Essa preferência resulta na formação de times de clubes fortes e selecionados nacionais fracos, mesmo com algumas inclusões de pé-de-obra colonial em suas fileiras. Os nativos europeus não têm intimidade com as grandes conquistas, jogam em equipes menores ou são personagens secundários em times de ponta. Não têm estofo vencedor.

Concordo totalmente com essa colocação.”

Estas simples palavras poderiam servir-me para desmontar muitos preconceitos e complexos, mas não vou fazê-lo por indiferença face ao desconhecimento claro e inequívoco das realidades futebolísticas no mundo do futebol que muitos ‘líderes de opinião’ apresentam.
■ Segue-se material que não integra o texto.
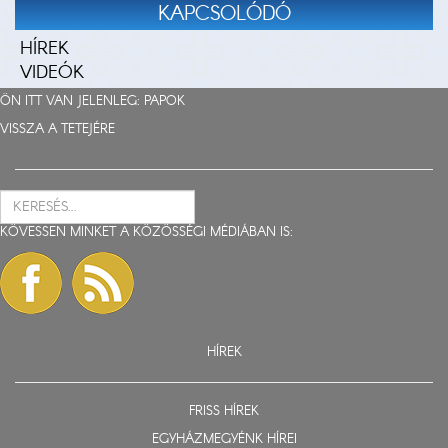
KAPCSOLÓDÓ
HÍREK
VIDEÓK
ÖN ITT VAN JELENLEG:
PAPOK
VISSZA A TETEJÉRE
KÖVESSEN MINKET A KÖZÖSSÉGI MÉDIÁBAN IS:
HÍREK
FRISS HÍREK
EGYHÁZMEGYÉNK HÍREI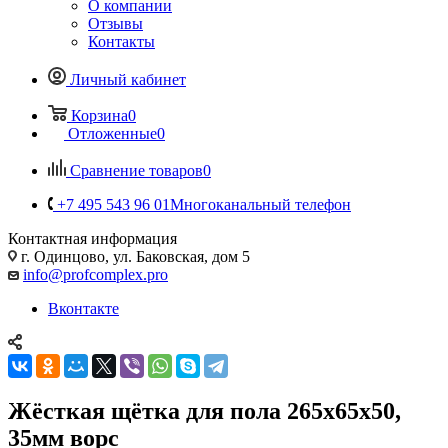
О компании
Отзывы
Контакты
Личный кабинет
Корзина
0
Отложенные
0
Сравнение товаров
0
+7 495 543 96 01
Многоканальный телефон
Контактная информация
г. Одинцово, ул. Баковская, дом 5
info@profcomplex.pro
Вконтакте
Жёсткая щётка для пола 265х65х50,
35мм ворс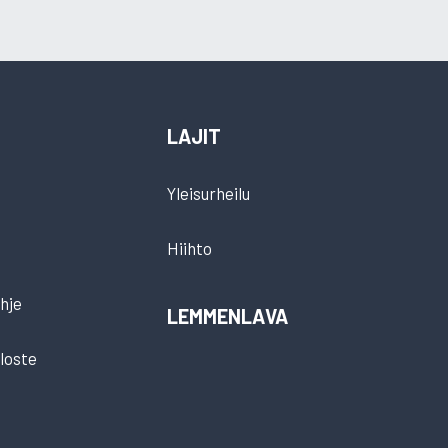
LAJIT
Yleisurheilu
Hiihto
hje
LEMMENLAVA
loste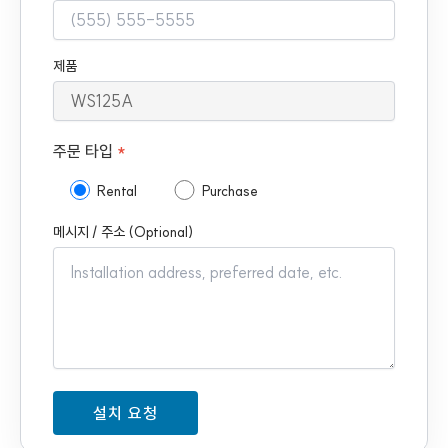
제품
주문 타입
*
Rental
Purchase
메시지 / 주소 (Optional)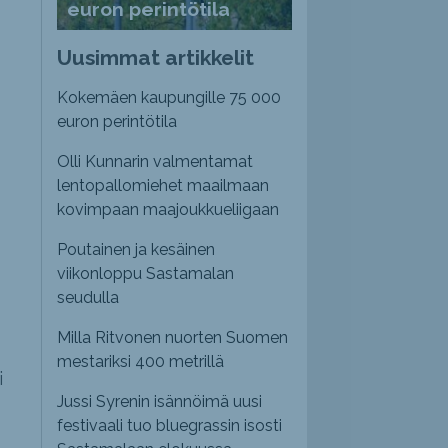
euron perintötila
Uusimmat artikkelit
Kokemäen kaupungille 75 000
euron perintötila
Olli Kunnarin valmentamat
lentopallomiehet maailmaan
kovimpaan maajoukkueliigaan
Poutainen ja kesäinen
viikonloppu Sastamalan
seudulla
Milla Ritvonen nuorten Suomen
mestariksi 400 metrillä
i
Jussi Syrenin isännöimä uusi
festivaali tuo bluegrassin isosti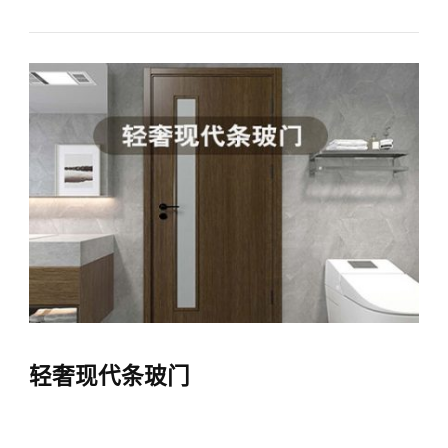
轻奢现代条玻门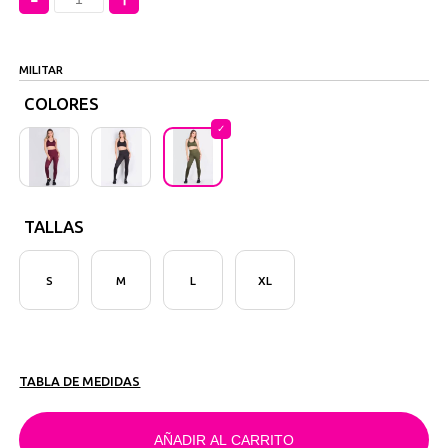
MILITAR
COLORES
TALLAS
S
M
L
XL
TABLA DE MEDIDAS
AÑADIR AL CARRITO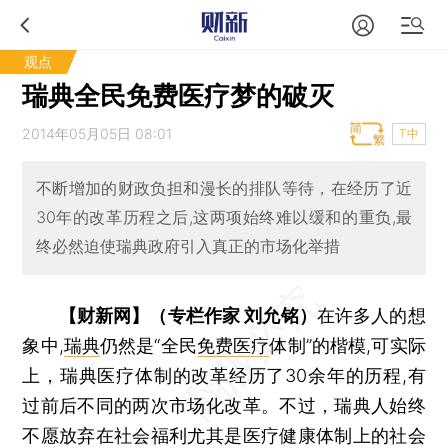
观点
瑞典全民免费医疗梦的破灭
2014年05月05日 08:01
T中
不断增加的财政负担和漫长的排队等待，在经历了近
30年的改革历程之后,这两项始终难以缓和的重负,最
终必然迫使瑞典政府引入真正的市场化举措
【财新网】（专栏作家 刘允铭）
在许多人的想
象中,
瑞典
仍然是“全民
免费医疗
体制”的楷模,可实际
上，瑞典医疗体制的改革经历了30余年的历程,有
过前后不同的两次市场化改革。不过，瑞典人始终
不愿放弃在社会福利尤其是医疗健康体制上的社会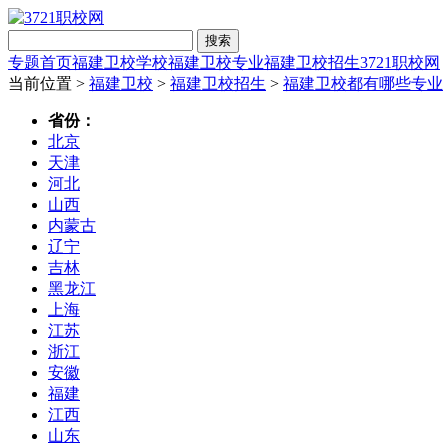
搜索
专题首页
福建卫校学校
福建卫校专业
福建卫校招生
3721职校网
当前位置 >
福建卫校
>
福建卫校招生
>
福建卫校都有哪些专业
省份：
北京
天津
河北
山西
内蒙古
辽宁
吉林
黑龙江
上海
江苏
浙江
安徽
福建
江西
山东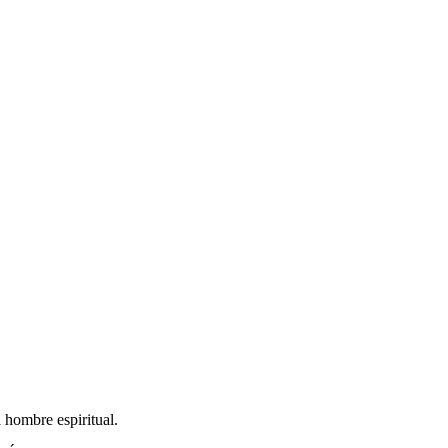
 hombre espiritual.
Vou referir apenas dois dados preliminares.

1. A Itália e a França partiram para o mundial destinadas ao fracasso devido a uma equipa italiana já fora de tempo e uma equipa francesa estraçalhada por problemas gravíssimos anteriores ao mundial.

2. A Argentina e o Brasil (tal e qual como Portugal) dificilmente poderiam ter sucesso neste mundial devido a estruturas federativas autoritárias e inoperantes, comissões técnicas incompetentes, equipas desequilibradas setorialmente e falta de espírito de grupo entre os jogadores. Desse modo não há Cristiano Ronaldo, Messi ou Robinho que resistam…

Diziam por aí, os arautos do estado comatoso do futebol europeu, que ‘cheirava’ a final entre a Argentina e o Brasil. E a mim ‘cheirava-me’ a que nem sequer chegariam às semifinais quando tivessem que enfrentar as grandes equipas da Europa, federativamente estruturadas, tecnicamente competentes, setorialmente equilibradas e portadoras de forte espírito de grupo.

E agora os dados objetivos que me deram razão:

1. As equipas sul-americanas que se classificaram para as oitavas-de-final não enfrentaram, nessa fase, nenhuma equipa europeia: a Argentina eliminou o México, o Brasil eliminou o Chile, o Paraguai eliminou o Japão e o Uruguai eliminou a Coreia do Sul.

2. As únicas três equipas europeias eliminadas nas oitavas-de-final foram-no por outras seleções europeias: a Alemanha eliminou a Inglaterra, a Espanha eliminou Portugal e a Holanda eliminou a Eslováquia.

3. Nas quartas-de-final três equipas sul-americanas enfrentaram, finalmente, os europeus e foram todas eliminadas: a Argentina foi goleada pela Alemanha, o Brasil perdeu para a Holanda e o Paraguai foi eliminado pela Espanha. A única equipa sul-americana sobrevivente eliminou a única equipa africana em prova.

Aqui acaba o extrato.